AI and IP: copyright infringement by AI-systems (UK law)
Can AI systems can infringe copyright?
"Artificial intelligence" is a broad term used to describe a range of software functionality. At present, it is used almost synonymously with "machine-based learning". In this series of Talking Tech posts we consider some of the intellectual property law issues arising from the increasing prevalence, and increasing capability, of AI software. In this post we consider whether from an English law perspective AI systems can infringe third party copyright and who might be responsible for the system's infringing acts?
Can AI infringe copyright?
Section 16(1) of the Copyright Designs and Patents Act 1988 (CDPA) sets out the acts restricted by copyright in a work. These acts include reproducing a copyright work, which – crucially for AI – includes the making of temporary copies by electronic means. Whilst there are some permitted uses of copyright works, if AI is used in a commercial context these are unlikely to apply. Section 16(2) CDPA suggests that AI cannot of its own volition infringe the copyright in a work, as copyright can only be infringed by a "person" who does, or authorises another to do, one of the acts restricted by copyright.
Section 16(2) CDPA does not however provide carte blanche to developers and operators of AI software to allow the AI to use third party works with impunity. In case law where similar issues under Section 16(2) CDPA have been raised, the court has looked for the person most closely connected with the infringing act If the creator of the AI and the user of the AI are separate, the degree of control the user has over the actions of the AI is likely to dictate whether a court would find that it is the operator of the AI which is the closest person, or the developer having provided the AI in the first place. The outcome will be highly fact-dependent.

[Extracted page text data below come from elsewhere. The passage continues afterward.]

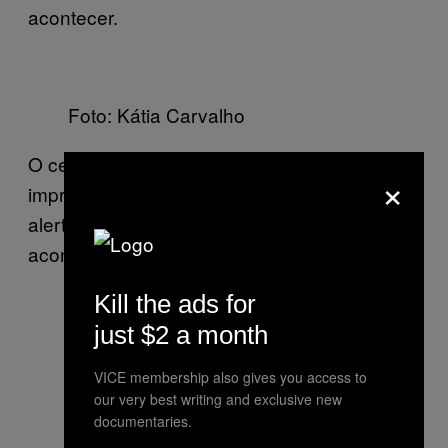
acontecer.
Foto: Kátia Carvalho
O celular e as redes sociais têm sido aliados
×
imprescindíveis para mostrar a realidade e
alertar os moradores quando e onde estão
acontecendo os confrontos.
Kill the ads for
just $2 a month
VICE membership also gives you access to
our very best writing and exclusive new
documentaries.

Who is responsible for the AI's actions?
If an operator used AI software in such a way that the copying of third party works was inevitable then there would be a strong argument that the operator had caused the infringement. As AI advances, the question of whether an operator is responsible for the third party infringement will become much more opaque, particularly if the AI decides to copy or adapt a particular work absent any specific instructions to do – or not to do – so from the operator. There is a risk for developers that a court would look behind the operator to the design of the system. If, for example, the design of the AI system made the unauthorised use of third party copyright inevitable, developers may find it difficult to argue successfully that they do not have legal responsibility.
In the short term, serious consideration needs to be given to the appropriate allocation of risk in a licence of AI software (if applicable), as discussed further in "AI and IP: Licensing (UK law)" . In doing so this will require an understanding of how the AI operates and how it is intended to be used. Particular care should be taken if the AI will have access to public sources, such as the internet.
In the long term, developers should look to control the risk by embedding the recognition of intellectual property rights within the AI's code itself. Developers of AI will need to teach their software to respect the rights of third parties, particularly if the AI is so advanced that the process by which tasks are completed is out of the control of the operator. A failure to do so could lead to a future finding that the developer, rather than the user, is the person "most closely connected" to the infringing act.